Page-level text extractions
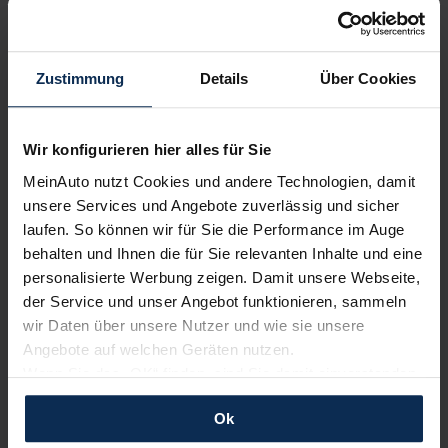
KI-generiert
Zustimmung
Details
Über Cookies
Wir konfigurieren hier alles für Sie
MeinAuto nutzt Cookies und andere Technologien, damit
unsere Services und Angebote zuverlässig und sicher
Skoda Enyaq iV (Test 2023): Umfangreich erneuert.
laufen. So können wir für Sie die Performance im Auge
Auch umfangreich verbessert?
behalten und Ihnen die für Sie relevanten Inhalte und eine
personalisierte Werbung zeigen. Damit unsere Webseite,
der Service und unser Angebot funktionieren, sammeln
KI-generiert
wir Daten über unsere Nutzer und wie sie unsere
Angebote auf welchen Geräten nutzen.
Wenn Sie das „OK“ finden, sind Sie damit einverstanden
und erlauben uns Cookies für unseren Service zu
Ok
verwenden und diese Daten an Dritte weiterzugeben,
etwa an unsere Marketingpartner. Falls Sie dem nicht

GOAL OF THE EXERCISE. Reproduce the records above exactly, starting with the line that contains "Auch umfangreich verbessert?" and ending with the last line.

RESPONSE TO THIS TASK.
Auch umfangreich verbessert?
behalten und Ihnen die für Sie relevanten Inhalte und eine
personalisierte Werbung zeigen. Damit unsere Webseite,
der Service und unser Angebot funktionieren, sammeln
KI-generiert
wir Daten über unsere Nutzer und wie sie unsere
Angebote auf welchen Geräten nutzen.
Wenn Sie das „OK“ finden, sind Sie damit einverstanden
und erlauben uns Cookies für unseren Service zu
Ok
verwenden und diese Daten an Dritte weiterzugeben,
etwa an unsere Marketingpartner. Falls Sie dem nicht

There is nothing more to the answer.